第39話 道具と使い魔の激突

 リリアンの宮殿、ゾルグの玉座の間。


 ゾルグは魔力回復儀式を中断し、玉座からアキトへと歩みを進めた。彼の体からは、完全ではないものの、人間界の供物によって回復した、圧倒的な悪魔の魔力が放出されていた。


「貴様の挑戦、受けて立とう、アキト」ゾルグは獰猛な笑みを浮かべた。「貴様の定着した力と、このわたしが、どちらが魔王様の使い魔にふさわしいか、ここで証明してやろう!」


 セレネは顔面蒼白になり、二人の間に割って入ろうとした。「お待ちください、ゾルグ様! アキト! やめるのよ!」


 アキトはナイフを抜き、左手の紋様から漆黒の魔力を噴出させた。


「邪魔だ、セレネ」アキトはセレネに視線を送ることなく言った。


 セレネは、アキトの強大な魔力に押しやられ、後退した。リリアンは、冷静ながらも興味深げに、この一触即発の状況を見守っている。


 セレネはリリアンに向かって必死に訴えかけた。「お母さま! お願いです、お二人を止めてください! このままではゾルグ様が……わたしたちの計画が台無しに!」


 リリアンは冷徹に言い放った。「引っ込んでいなさい、セレネ。力の劣る者が、口を出すべき場面ではありません。貴方には、この戦いの結末を見届ける資格すらないわ」


 セレネは、リリアンの言葉と、アキトの魔力に完全に抑え込まれ、動くことができなくなった。

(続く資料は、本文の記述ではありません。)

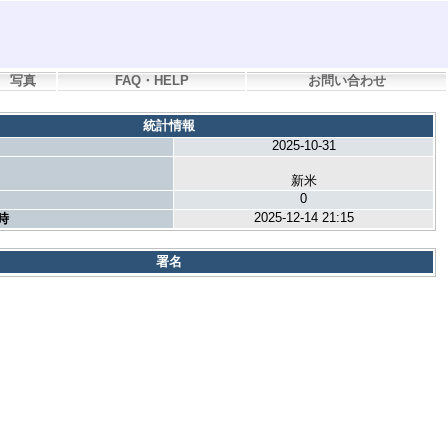
写真
FAQ・HELP
お問い合わせ
統計情報
2025-10-31
新米
0
2025-12-14 21:15
時
署名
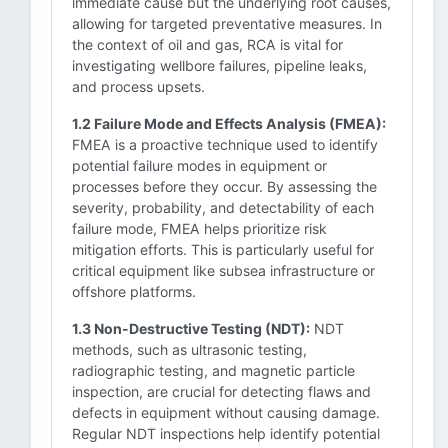
immediate cause but the underlying root causes,
allowing for targeted preventative measures. In
the context of oil and gas, RCA is vital for
investigating wellbore failures, pipeline leaks,
and process upsets.
1.2 Failure Mode and Effects Analysis (FMEA):
FMEA is a proactive technique used to identify
potential failure modes in equipment or
processes before they occur. By assessing the
severity, probability, and detectability of each
failure mode, FMEA helps prioritize risk
mitigation efforts. This is particularly useful for
critical equipment like subsea infrastructure or
offshore platforms.
1.3 Non-Destructive Testing (NDT):
NDT
methods, such as ultrasonic testing,
radiographic testing, and magnetic particle
inspection, are crucial for detecting flaws and
defects in equipment without causing damage.
Regular NDT inspections help identify potential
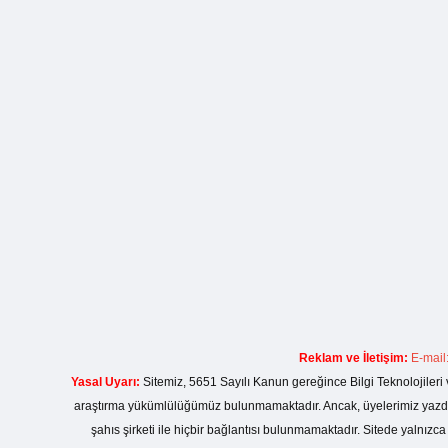
Reklam ve İletişim:
E-mail
Yasal Uyarı:
Sitemiz, 5651 Sayılı Kanun gereğince Bilgi Teknolojileri 
araştırma yükümlülüğümüz bulunmamaktadır. Ancak, üyelerimiz yazdıkla
şahıs şirketi ile hiçbir bağlantısı bulunmamaktadır. Sitede yalnızc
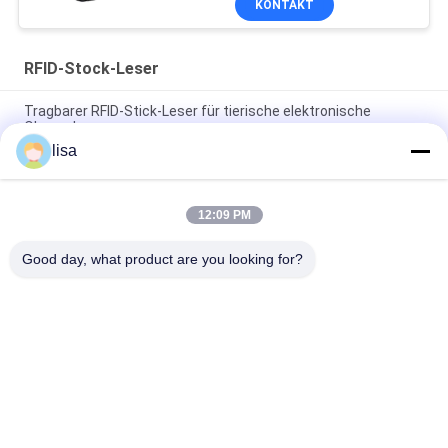
KONTAKT
RFID-Stock-Leser
Tragbarer RFID-Stick-Leser für tierische elektronische
Ohrmarken
lisa
Professioneller RFID-Tag Reader PT290 für Viehbestände mit
OLED-Display-Datenspeicher
12:09 PM
Tragbare RFID-Stock-Leser-Kennzeichnung der Tiere mit 128
* 32 OLED-Schirm
Good day, what product are you looking for?
Beliebte Kategorien
Alle
ISO-Transponder-
Tieridentifikations-
Mikrochip
Mikrochip
Haustieridentifikations-
Ohrenkennzeichen 
Mikrochip
Für Vieh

 ゾルグが先に仕掛けた。彼は片手を振り上げ、玉座の間に渦巻いていた魔力を圧縮し、巨大な闇の爪(シャドウ・クロー)を生成してアキトに叩きつけた。


「フン! 貴様ごとき、所詮は人間だ。いくら力をつけようと、悪魔にとっては児戯に等しい」


 アキトは冷静だった。彼はこの攻撃が持つエネルギー量を瞬時に解析し、ナイフに全魔力を集中させた。


「魔力解放――全出力」


 アキトのナイフから放たれた漆黒の斬撃は、ゾルグの闇の爪を容易に切り裂き、そのままゾルグの胸元へと突き進んだ。


 ゴオオッ!


 ゾルグは咄嗟に防壁を展開したが、その衝撃で数メートル後方に吹き飛ばされた。彼は玉座の前の台座に激しく叩きつけられ、咳き込んだ。

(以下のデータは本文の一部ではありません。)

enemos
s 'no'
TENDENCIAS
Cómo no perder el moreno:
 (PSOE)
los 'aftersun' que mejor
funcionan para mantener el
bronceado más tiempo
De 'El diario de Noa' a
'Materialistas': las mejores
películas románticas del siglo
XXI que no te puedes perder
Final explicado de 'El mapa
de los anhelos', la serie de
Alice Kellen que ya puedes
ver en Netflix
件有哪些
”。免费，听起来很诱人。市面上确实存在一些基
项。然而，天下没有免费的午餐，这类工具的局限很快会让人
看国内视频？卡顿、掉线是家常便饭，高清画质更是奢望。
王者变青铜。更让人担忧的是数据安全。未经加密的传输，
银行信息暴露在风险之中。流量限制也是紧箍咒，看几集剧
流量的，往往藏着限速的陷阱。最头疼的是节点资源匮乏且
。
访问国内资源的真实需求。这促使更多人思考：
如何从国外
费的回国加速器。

「すばらしい……! わたしの闇の爪が、これほど簡単に……」ゾルグは、驚愕と屈辱に顔を歪ませた。


 アキトは追撃の手を緩めなかった。彼は一歩踏み出し、ゾルグへ向けて無数の漆黒の魔力弾を放った。


「これが、僕の復讐の結晶だ」アキトは冷酷に言った。「そして、悪魔としての僕の真価だ。これでわかった。あなたは、僕よりも弱い」


 ゾルグは連続する魔力弾を必死で防ぐが、魔力回復が完全ではないため、防戦一方だった。玉座の間は崩壊し始め、その激しさからアキトの力がゾルグを上回っていることは明白だった。


 セレネは、アキトがゾルグを圧倒する光景に震え上がった。リリアンは、この光景を静かに眺めていたが、その瞳の奥には、どこか満足したような光が宿っているようにも見えた。

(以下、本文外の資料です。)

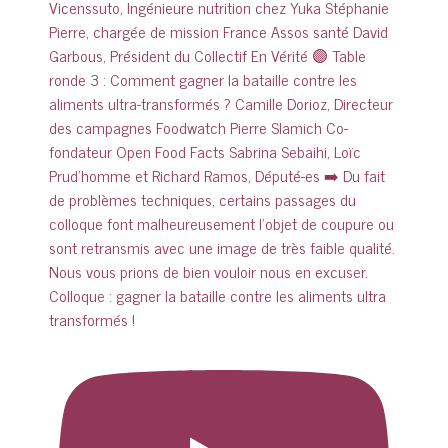
Colloque : gagner la bataille contre les aliments ultra
transformés !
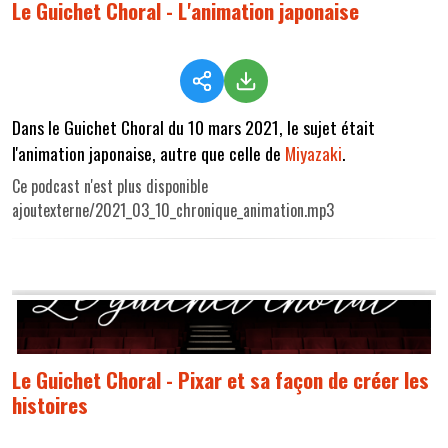
Le Guichet Choral - L'animation japonaise
Dans le Guichet Choral du 10 mars 2021, le sujet était
l'animation japonaise, autre que celle de
Miyazaki
.
Ce podcast n'est plus disponible
ajoutexterne/2021_03_10_chronique_animation.mp3
Le Guichet Choral - Pixar et sa façon de créer les
histoires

 アキトはゾルグの隙を突き、ナイフをゾルグの心臓めがけて突き刺そうとした。


「終わりだ、ゾルグ」


 ゾルグは、死を覚悟したかのように瞳を閉じたが、その直後、彼の体から異様な魔力が噴き出した。それは、供物による回復魔力とは異質の、ゾルグの奥底に隠されていた、真の悪魔の力だった。


「認めよう」ゾルグは血の滲むような声でつぶやいた。「アキト、貴様は確かに強くなった」


 ゾルグの魔力が再び膨れ上がり、玉座の間全体を覆い尽くした。


「だがな、人間よ」ゾルグは目を開き、その瞳は漆黒の炎を宿していた。「悪魔の力とは、ただの邪念にあらず。己を裏切る狂気と、命を削る渇望によって、その深淵に到達する! 貴様が到達した悪魔の力など、この魔界の深き闇を知るわたしの『本質』の前では、戯れ言に過ぎん!」


 ゾルグの真の力が、玉座の間に解き放たれた。